The other week, after being confronted with an outfit on Instagram, I proclaimed to the room (the Slack room, that is, we don’t speak to each other at Jezebel) that the print toile was coming back.
Indeed, toile is coming back! In February Domino magazine noted that the preppy, feminine print was making its way to fashion and interiors. After all, Oscar de la Renta and Dior both showed toile extensively in their 2019 resort collections. Reformation has some toile dresses on the site and last year Vans and Opening Ceremony collaborated on a toile collection of shoes. Now Laura Ashley and Urban Outfitters are doing another collection together and guess what it includes a lot of? Toile. TOILE.

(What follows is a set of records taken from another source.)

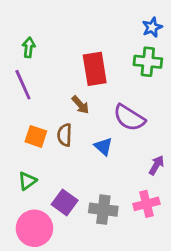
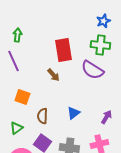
purple semicircle: (129, 118) -> (92, 70), moved
brown semicircle: (65, 135) -> (42, 116), moved
blue triangle: (103, 146) -> (73, 113), moved, turned 40

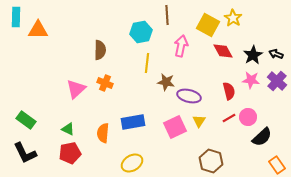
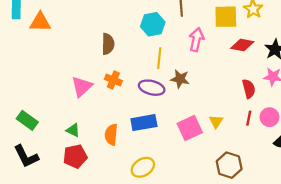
yellow square: (208, 25) -> (226, 17), turned -30
red diamond: (223, 51) -> (242, 45), turned -50
purple ellipse: (189, 96) -> (152, 88), moved
red line: (229, 118) -> (249, 118), turned -48

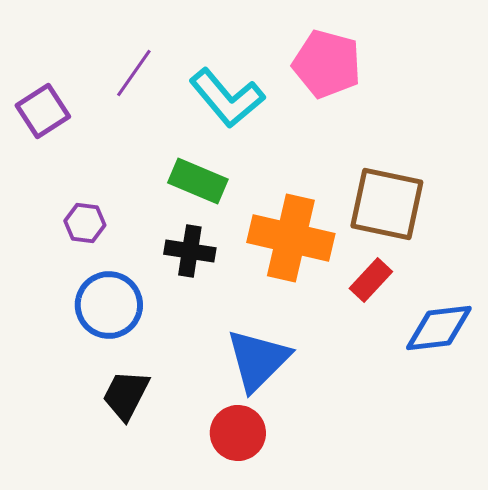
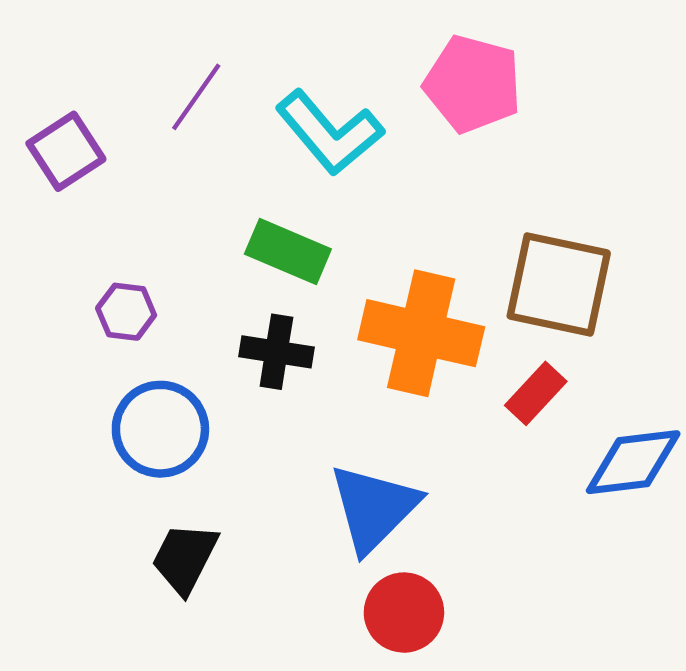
red circle: (238, 433) -> (404, 613), moved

This was inevitable given where so much of fashion has been going. Prairie dresses and a general fetishization of rustic, pastoral fashion (cowboys included) is in right now. “It’s strange but telling that affluent people continue to decorate their homes with images of happy poor people,” Colette Shade wrote in an essay on the print in 2015. “Toile seems to hang in stately living rooms as a reminder that everything is okay, showing wealthy people how idyllic poor people’s lives can be.”
Toile also fulfills a grating, general daintiness that’s been pervading a lot of indie fashion right now. A lot of cool, Instagram-popular brands like For Love and Lemons or Reformation or Réalisation Par, currently design for a very specific, hyper-feminine woman, whose dresses cling to her skinny body like corsetry, as if every customer wants to dress like a sexy milkmaid. I see these dresses on Instagram and don’t have a clue what women actually do in them, because they don’t appear to be capable of actually moving or sitting down or ingesting a full meal. Pair these outfits with trending tiny sunglasses, tiny shoes, tiny handbags, and everything is ridiculously precious, as if we’re all supposed to dress up for a Victorian teatime and play with our toy-sized accessories.
So, get ready to dress like a fancy couch for spring. Or, you know, just keep wearing whatever you want because clothing trends will continue to come in wave after wave after wave, drowning us all in an ocean of badly made fast fashion, forever!